The undercurrents of talent and capital: A race between million - dollar poaching and "hidden drafts"
According to an exclusive report by TechCrunch, Meta is poaching OpenAI's interpretable researchers with a seven - figure annual salary; Google DeepMind has included "monitorability assessment" as the highest - weighted item in researchers' OKRs; Anthropic has quietly launched the Claude - 3.7 - Debug version, which can perform token - level heat - map tracking of CoT internally.
Meanwhile, a group of startups are working on "invisible CoT" - architectures that reason entirely in the latent space.

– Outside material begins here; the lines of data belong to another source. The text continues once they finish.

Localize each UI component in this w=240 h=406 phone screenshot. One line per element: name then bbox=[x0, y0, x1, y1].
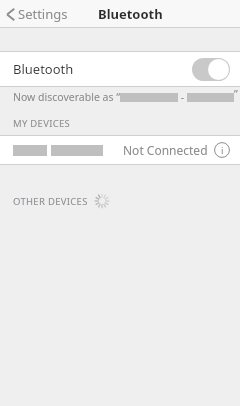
button[interactable]: Bluetooth bbox=[0, 51, 240, 87]
button[interactable]: Settings bbox=[0, 2, 76, 26]
button[interactable]: Bluetooth toggle, on bbox=[192, 58, 230, 81]
staticText: Bluetooth bbox=[13, 60, 74, 78]
staticText: Bluetooth bbox=[98, 5, 163, 23]
staticText: Settings bbox=[18, 5, 68, 23]
button[interactable]: More info bbox=[213, 141, 231, 159]
button[interactable]: Not Connected bbox=[0, 135, 240, 165]
staticText: MY DEVICES bbox=[13, 117, 71, 130]
staticText: OTHER DEVICES bbox=[13, 195, 88, 208]
staticText: Not Connected bbox=[123, 142, 208, 158]
staticText: i bbox=[221, 144, 224, 157]
staticText: Now discoverable as “ bbox=[13, 90, 120, 104]
staticText: - bbox=[178, 90, 187, 104]
staticText: ”. bbox=[234, 87, 240, 107]
other: Searching bbox=[94, 193, 110, 209]
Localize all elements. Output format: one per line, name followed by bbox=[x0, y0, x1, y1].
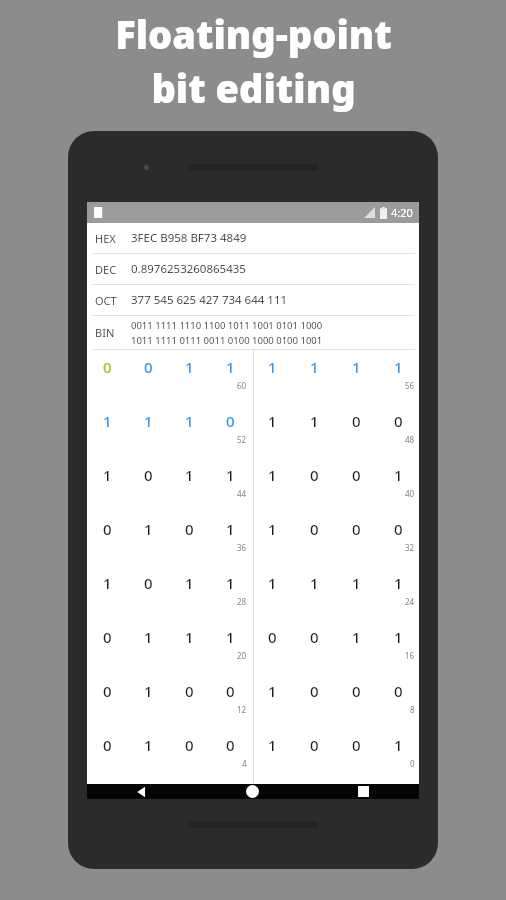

A paper by Geiping et al. in February 2025 showed that a 5 - step mathematical proof can be completed using only 128 - dimensional continuous vectors without any natural language. If such architectures become mainstream, the CoT monitoring window may close overnight.
A cat - and - mouse game about "transparency"
From GPT - 2 to o3, AI took 5 years to teach itself to "speak"; now, it's starting to learn to "be silent".
CoT monitoring is not a silver bullet, but it may be the last hole we drill in the "black box".
As OpenAI researcher Bowen Baker said: "We're at a critical juncture - if we don't study CoT monitoring today, we won't be able to see what AI is thinking tomorrow."
As AI becomes more and more human - like, can humans hold on to this last draft paper? The answer depends on how laboratories, regulators, and the entire open - source community place their bets in the next 12 months.
This article is from the WeChat official account "Shanzi", author: Rayking629, published by 36Kr with permission.